La recente visita in Crimea del primo ministro russo Dmitry Medvedev ha mostrato a tutti che la Russia rimarrà ferma sulle sue posizioni, ma il fatto che sia stato il membro “più giovane” del tandem ad andare nelle terre “storicamente russe” acquisite di recente sembra lasciare spazio alla negoziazione.
Mentre a livello internazionale l’annessione della Crimea pone più domande che risposte, per i russi tutto è chiaro come il sole. La maggioranza della popolazione ha accolto favorevolmente l’annessione, considerandola una restaurazione della giustizia storica e una sorta di ricostruzione della madre patria. È interessante notare che anche quelli che non si considerano fedeli sostenitori di Vladimir Putin sono entusiasti di questo specifico caso di affermazione del potere da parte del leader russo. Il suo atteggiamento fermo nei confronti dell’Occidente in generale, e degli Stati Uniti in particolare, ha fatto percepire al popolo russo ancora una volta di vivere in un Paese forte. La politica di Gorbaciov, molto impopolare in Russia, che mirava a trovare un compromesso con l’Occidente con tutti i mezzi possibili anche contro gli interessi della Russia, è sempre stata considerata una debolezza, e il suo ricordo è ancora forte in Russia.
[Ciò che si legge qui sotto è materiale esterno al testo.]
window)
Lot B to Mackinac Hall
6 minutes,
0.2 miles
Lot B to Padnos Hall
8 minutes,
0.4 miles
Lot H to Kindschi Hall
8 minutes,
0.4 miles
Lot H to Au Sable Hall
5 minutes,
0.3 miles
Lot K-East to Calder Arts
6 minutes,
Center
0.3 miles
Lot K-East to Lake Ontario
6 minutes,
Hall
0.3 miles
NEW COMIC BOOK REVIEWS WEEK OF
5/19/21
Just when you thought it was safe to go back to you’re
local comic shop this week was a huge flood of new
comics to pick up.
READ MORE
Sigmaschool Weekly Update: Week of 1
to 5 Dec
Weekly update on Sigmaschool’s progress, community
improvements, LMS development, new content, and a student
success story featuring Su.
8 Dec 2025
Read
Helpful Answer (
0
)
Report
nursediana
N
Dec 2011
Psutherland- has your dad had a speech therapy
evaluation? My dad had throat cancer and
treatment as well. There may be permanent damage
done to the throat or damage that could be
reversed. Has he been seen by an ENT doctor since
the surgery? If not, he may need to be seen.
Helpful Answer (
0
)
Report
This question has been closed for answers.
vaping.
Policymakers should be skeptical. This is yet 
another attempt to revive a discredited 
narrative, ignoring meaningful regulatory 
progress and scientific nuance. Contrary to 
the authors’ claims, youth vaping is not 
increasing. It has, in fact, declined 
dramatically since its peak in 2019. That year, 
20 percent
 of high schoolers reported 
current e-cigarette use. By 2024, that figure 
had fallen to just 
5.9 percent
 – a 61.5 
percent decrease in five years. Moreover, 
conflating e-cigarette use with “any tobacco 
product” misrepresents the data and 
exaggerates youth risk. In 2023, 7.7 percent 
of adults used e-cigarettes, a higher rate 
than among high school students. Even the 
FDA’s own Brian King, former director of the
Gli eventi in Ucraina hanno fatto rivivere ai russi la storica e tradizionale sensazione di essere circondati da nemici diventati, col passare dei secoli, una condizione naturale e una parte della loro identità, che servono come una sorta di fattore di consolidamento e garantiscono la stabilità interna e la legittimità al governo.
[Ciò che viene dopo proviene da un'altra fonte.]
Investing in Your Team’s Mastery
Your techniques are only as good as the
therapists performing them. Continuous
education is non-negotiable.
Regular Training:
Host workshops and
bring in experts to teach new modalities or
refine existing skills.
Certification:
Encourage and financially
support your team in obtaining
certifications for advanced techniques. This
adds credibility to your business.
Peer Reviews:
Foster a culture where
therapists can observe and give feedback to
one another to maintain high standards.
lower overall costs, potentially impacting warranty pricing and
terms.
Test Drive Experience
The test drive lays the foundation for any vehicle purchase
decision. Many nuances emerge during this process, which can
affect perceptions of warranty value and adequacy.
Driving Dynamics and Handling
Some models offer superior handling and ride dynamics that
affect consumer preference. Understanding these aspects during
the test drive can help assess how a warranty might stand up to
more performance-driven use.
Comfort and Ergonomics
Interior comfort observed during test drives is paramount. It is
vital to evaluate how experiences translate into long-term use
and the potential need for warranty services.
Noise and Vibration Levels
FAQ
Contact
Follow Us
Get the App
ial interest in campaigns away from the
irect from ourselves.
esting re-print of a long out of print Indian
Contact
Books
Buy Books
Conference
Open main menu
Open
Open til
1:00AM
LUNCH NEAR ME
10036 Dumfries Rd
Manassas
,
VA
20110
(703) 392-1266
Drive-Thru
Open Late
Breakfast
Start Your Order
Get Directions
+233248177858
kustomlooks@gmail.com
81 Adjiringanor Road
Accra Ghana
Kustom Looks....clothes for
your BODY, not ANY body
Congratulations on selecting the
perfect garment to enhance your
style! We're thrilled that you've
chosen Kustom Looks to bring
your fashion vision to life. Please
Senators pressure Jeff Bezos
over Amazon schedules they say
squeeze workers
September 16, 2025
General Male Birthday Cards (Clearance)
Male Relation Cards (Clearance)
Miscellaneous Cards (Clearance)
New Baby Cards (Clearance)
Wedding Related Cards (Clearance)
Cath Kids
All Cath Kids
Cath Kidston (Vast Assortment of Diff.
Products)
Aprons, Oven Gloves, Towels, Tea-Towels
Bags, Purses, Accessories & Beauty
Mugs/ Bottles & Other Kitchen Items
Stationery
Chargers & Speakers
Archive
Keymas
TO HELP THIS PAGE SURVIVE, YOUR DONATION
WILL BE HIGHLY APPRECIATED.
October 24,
I russi preferiscono vivere in questa condizione piuttosto che vedere il loro leader “flirtare” con i poteri occidentali. Così, per quanto attiene la legittimità di Putin all’interno del Paese, non può che essere riaffermata.
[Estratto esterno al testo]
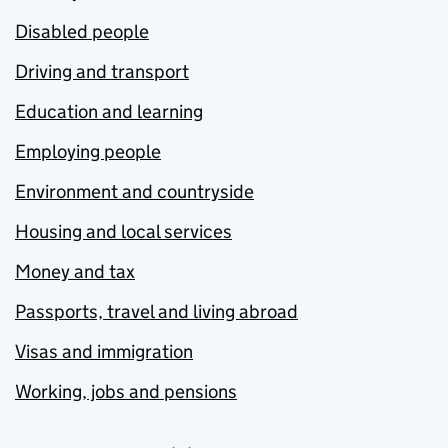
Disabled people
Driving and transport
Education and learning
Employing people
Environment and countryside
Housing and local services
Money and tax
Passports, travel and living abroad
Visas and immigration
Working, jobs and pensions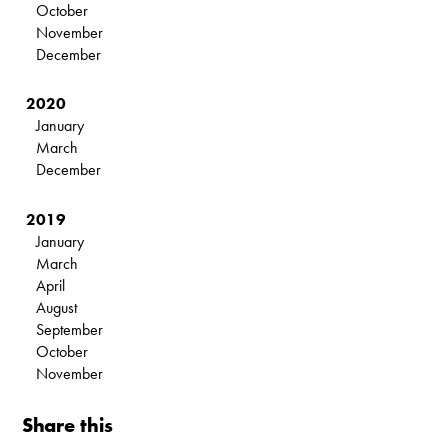
October
November
December
2020
January
March
December
2019
January
March
April
August
September
October
November
Share this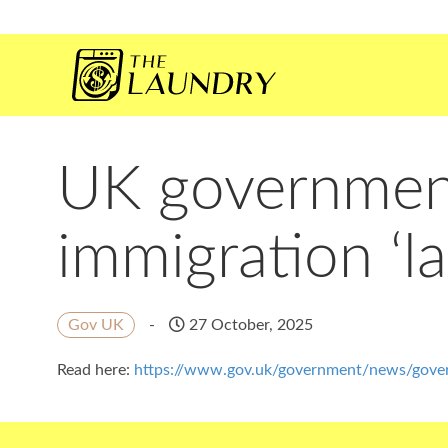
UK government 
immigration ‘l
Gov UK
-
27 October, 2025
Read here:
https://www.gov.uk/government/news/govern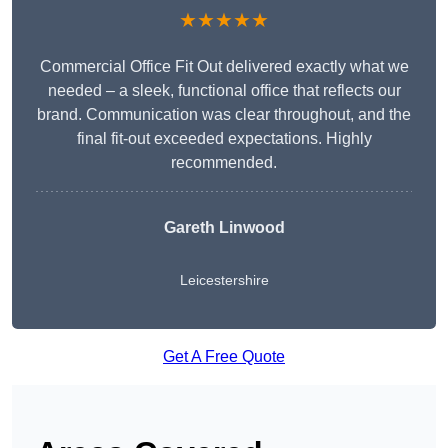
★★★★★
Commercial Office Fit Out delivered exactly what we
needed – a sleek, functional office that reflects our
brand. Communication was clear throughout, and the
final fit-out exceeded expectations. Highly
recommended.
Gareth Linwood
Leicestershire
Get A Free Quote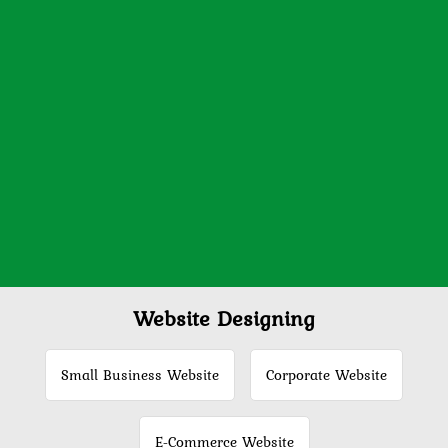
Website Designing
Small Business Website
Corporate Website
E-Commerce Website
Il ritorno del nazionalismo russo ha diviso la società in due parti: la parte di religione cristiano-ortodossa e i nostalgici del passato sovietico. A prima vista sembrano essere opposti, ma i loro interessi coincidono quando si tratta di ambizioni imperialistiche. Per soddisfarle i russi sono pronti a pagare un prezzo elevato. Come ha dichiarato Alexey Kudrin, ex ministro delle Finanze, «il costo della politica estera indipendente che la Russia sta conducendo sarà una crescita zero del Pil nel 2014, ma è importante capire che questa decisione non può essere valutata solo dal punto di vista economico», afferma Kudrin, «questa mossa vanta un enorme supporto della popolazione, che è pronta a pagarne il prezzo finché non vede il taglio reale del reddito pro capite».